そのアンさんの直感は正しかったのです。元々、同じ発酵食品で、中には強烈なにおいもあるチーズになじみのあったアメリカ人は、初めて食べるアンさんの納豆に「おいしい!」と反応しました。今ではNYrture Foodの納豆の購入者の大半はアメリカ人で、その年齢、性別、民族、宗教もさまざまです。アメリカにはベジタリアン、ビーガンの人も多くいますが、その人たちの食生活で不足しがちなのがたんぱく質。納豆はたんぱく質を補い、栄養素の高さやヘルシーさでは、発酵食品の中でも群を抜いています。そんな納豆の健康面でのメリットが、ニューヨーカーをはじめアメリカ人に支持されたのです。

NYrtune社のサイトの画像
@NYrture Food LLC

NYrture Foodのサイトには、手づくりで冷凍せずに販売している「ニューヨーク納豆」について詳しく説明が載っています。

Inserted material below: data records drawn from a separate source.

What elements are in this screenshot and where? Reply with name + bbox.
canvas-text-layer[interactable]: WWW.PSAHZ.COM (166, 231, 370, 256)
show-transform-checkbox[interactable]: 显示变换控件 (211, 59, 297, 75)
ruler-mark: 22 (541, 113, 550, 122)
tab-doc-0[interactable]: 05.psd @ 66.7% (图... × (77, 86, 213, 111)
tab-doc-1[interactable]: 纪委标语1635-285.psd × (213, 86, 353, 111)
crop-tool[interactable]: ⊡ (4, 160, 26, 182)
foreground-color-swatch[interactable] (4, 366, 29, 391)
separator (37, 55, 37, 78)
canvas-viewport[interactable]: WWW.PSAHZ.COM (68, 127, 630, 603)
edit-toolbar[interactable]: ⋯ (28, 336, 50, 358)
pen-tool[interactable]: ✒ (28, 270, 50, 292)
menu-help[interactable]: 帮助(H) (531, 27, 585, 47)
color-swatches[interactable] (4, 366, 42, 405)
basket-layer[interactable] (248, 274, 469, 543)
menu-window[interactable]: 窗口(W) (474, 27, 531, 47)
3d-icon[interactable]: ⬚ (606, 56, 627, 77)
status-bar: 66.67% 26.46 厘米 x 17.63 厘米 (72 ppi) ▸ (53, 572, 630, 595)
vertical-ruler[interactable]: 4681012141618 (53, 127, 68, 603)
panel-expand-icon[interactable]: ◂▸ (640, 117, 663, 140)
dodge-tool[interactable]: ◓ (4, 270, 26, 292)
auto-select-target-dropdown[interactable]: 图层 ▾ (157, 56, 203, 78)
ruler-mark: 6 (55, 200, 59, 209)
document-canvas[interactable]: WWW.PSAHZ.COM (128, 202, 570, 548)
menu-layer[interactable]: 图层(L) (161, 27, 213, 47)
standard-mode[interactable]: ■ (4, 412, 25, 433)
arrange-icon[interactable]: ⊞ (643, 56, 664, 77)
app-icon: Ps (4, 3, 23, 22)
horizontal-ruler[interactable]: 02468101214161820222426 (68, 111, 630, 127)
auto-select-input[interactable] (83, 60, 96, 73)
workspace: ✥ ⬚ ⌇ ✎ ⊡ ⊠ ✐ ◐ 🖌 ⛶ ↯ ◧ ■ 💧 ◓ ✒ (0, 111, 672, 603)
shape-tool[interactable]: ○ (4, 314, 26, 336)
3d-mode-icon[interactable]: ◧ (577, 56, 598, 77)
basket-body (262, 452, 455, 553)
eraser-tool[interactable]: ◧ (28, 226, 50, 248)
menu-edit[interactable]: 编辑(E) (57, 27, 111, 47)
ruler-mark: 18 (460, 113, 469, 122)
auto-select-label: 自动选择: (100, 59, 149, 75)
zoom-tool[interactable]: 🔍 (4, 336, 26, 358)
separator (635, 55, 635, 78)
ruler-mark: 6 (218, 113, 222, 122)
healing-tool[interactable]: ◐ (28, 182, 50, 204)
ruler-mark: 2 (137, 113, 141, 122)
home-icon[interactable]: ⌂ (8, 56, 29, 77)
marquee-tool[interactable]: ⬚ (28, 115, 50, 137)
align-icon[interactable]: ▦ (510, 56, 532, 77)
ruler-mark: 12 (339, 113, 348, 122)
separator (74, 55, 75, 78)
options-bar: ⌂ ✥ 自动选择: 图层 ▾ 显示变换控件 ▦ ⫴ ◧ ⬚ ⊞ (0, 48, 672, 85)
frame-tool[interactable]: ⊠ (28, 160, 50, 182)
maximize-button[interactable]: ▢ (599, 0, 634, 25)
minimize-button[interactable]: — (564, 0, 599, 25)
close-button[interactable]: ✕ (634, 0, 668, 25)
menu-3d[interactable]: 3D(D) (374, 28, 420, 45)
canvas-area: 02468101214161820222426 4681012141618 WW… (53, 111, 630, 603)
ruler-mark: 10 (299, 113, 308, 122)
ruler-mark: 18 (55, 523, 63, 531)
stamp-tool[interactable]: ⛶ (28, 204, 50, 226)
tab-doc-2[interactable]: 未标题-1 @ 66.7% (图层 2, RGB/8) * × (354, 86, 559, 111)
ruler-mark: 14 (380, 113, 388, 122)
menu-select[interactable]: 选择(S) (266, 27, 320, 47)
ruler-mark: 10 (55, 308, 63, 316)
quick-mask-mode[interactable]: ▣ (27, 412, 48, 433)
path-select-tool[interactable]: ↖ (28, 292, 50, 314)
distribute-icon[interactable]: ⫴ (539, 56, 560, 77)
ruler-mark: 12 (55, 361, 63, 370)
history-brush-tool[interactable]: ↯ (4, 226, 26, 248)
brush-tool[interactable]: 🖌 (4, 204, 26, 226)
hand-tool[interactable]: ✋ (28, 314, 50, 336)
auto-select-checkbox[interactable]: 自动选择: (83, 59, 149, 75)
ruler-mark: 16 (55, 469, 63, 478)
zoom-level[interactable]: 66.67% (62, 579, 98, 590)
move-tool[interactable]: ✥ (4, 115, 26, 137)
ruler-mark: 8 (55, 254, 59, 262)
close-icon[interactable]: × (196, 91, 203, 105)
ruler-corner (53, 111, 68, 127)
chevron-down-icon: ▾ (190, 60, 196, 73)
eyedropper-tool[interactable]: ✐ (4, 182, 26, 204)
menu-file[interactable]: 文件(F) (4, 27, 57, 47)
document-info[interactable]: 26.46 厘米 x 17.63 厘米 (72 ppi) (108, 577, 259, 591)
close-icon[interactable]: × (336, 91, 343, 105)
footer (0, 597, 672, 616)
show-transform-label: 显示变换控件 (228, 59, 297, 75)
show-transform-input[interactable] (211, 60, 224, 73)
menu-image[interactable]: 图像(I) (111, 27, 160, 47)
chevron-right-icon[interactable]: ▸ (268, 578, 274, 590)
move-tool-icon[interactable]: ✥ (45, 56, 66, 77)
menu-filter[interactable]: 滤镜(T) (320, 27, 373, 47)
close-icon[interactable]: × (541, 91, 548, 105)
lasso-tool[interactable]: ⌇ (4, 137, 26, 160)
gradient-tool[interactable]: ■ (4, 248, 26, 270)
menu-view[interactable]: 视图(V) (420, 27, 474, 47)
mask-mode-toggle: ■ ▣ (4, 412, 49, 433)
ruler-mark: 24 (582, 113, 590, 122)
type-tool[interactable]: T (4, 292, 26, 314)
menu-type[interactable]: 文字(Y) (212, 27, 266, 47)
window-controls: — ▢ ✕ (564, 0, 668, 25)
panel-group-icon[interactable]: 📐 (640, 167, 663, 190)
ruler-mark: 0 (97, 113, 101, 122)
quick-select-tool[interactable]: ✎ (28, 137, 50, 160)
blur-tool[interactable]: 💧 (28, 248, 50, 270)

ビーガン食、グルテンフリーであることから始まって、アメリカ人にも親しみやすいレシピの紹介もあって、カラフルな写真を見ているだけでも楽しいサイトです。
https://www.nyrture.com/

本当においしい納豆づくりを目指したアンさん。
2014年に東京・神田にある神田明神名物の芝崎納豆を製造する「天野屋」で、当主に納豆のつくり方を学び、その後ニューヨークで納豆菌の研究を続け、納豆に適した大豆を探し… やっと完成させたのが「ニューヨーク納豆」。環境にも考慮して、リサイクルできるガラス瓶に詰められていて、見た目の印象も日本の納豆とかなり違います。

リサイクル瓶に詰められたニューヨーク納豆
@NYrture Food LLC

アンさんは、これからもNYrture Foodの質の高い納豆をアメリカで納豆を食べたことがない人にも届けていくことを目指しています。